[Dataset entries]
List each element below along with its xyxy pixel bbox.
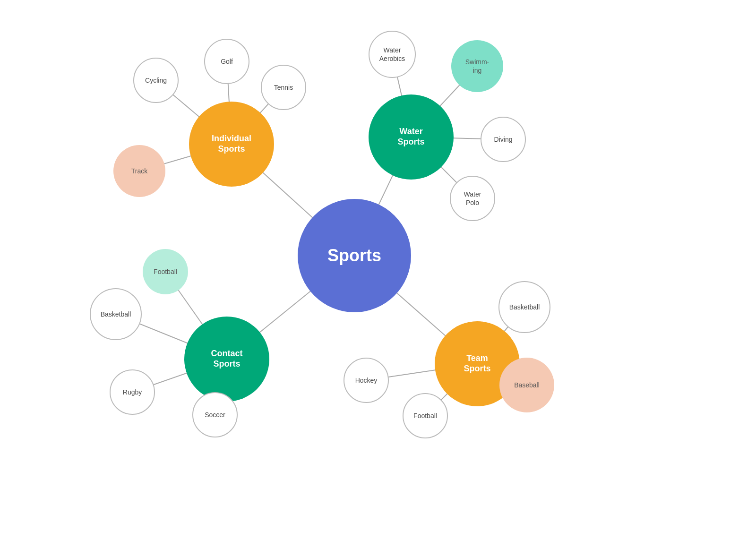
mindmap-canvas: SportsIndividualSportsGolfTennisCyclingT… [0,0,756,540]
node-soccer: Soccer [192,392,238,437]
node-cycling: Cycling [133,58,179,103]
node-diving: Diving [481,117,526,162]
node-hockey: Hockey [344,358,389,403]
node-water-sports: WaterSports [369,94,454,180]
node-water-polo: WaterPolo [450,176,495,221]
node-contact-sports: ContactSports [184,317,269,402]
node-swimm--ing: Swimm-ing [451,40,503,92]
node-football: Football [143,249,188,294]
node-golf: Golf [204,39,249,84]
node-sports: Sports [298,199,411,312]
node-baseball: Baseball [499,358,554,412]
node-track: Track [113,145,165,197]
node-individual-sports: IndividualSports [189,102,274,187]
node-rugby: Rugby [110,369,155,415]
node-football: Football [403,393,448,438]
node-tennis: Tennis [261,65,306,110]
node-basketball: Basketball [90,288,142,340]
node-basketball: Basketball [498,281,550,333]
node-water-aerobics: WaterAerobics [369,31,416,78]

### Assignment
Set down the data above verbatim, omitting every image.

### Answer to the problem
List each element below along with its xyxy pixel bbox.
mindmap-canvas: SportsIndividualSportsGolfTennisCyclingT… [0,0,756,540]
node-soccer: Soccer [192,392,238,437]
node-cycling: Cycling [133,58,179,103]
node-diving: Diving [481,117,526,162]
node-hockey: Hockey [344,358,389,403]
node-water-sports: WaterSports [369,94,454,180]
node-water-polo: WaterPolo [450,176,495,221]
node-contact-sports: ContactSports [184,317,269,402]
node-swimm--ing: Swimm-ing [451,40,503,92]
node-football: Football [143,249,188,294]
node-golf: Golf [204,39,249,84]
node-sports: Sports [298,199,411,312]
node-baseball: Baseball [499,358,554,412]
node-track: Track [113,145,165,197]
node-individual-sports: IndividualSports [189,102,274,187]
node-rugby: Rugby [110,369,155,415]
node-football: Football [403,393,448,438]
node-tennis: Tennis [261,65,306,110]
node-basketball: Basketball [90,288,142,340]
node-basketball: Basketball [498,281,550,333]
node-water-aerobics: WaterAerobics [369,31,416,78]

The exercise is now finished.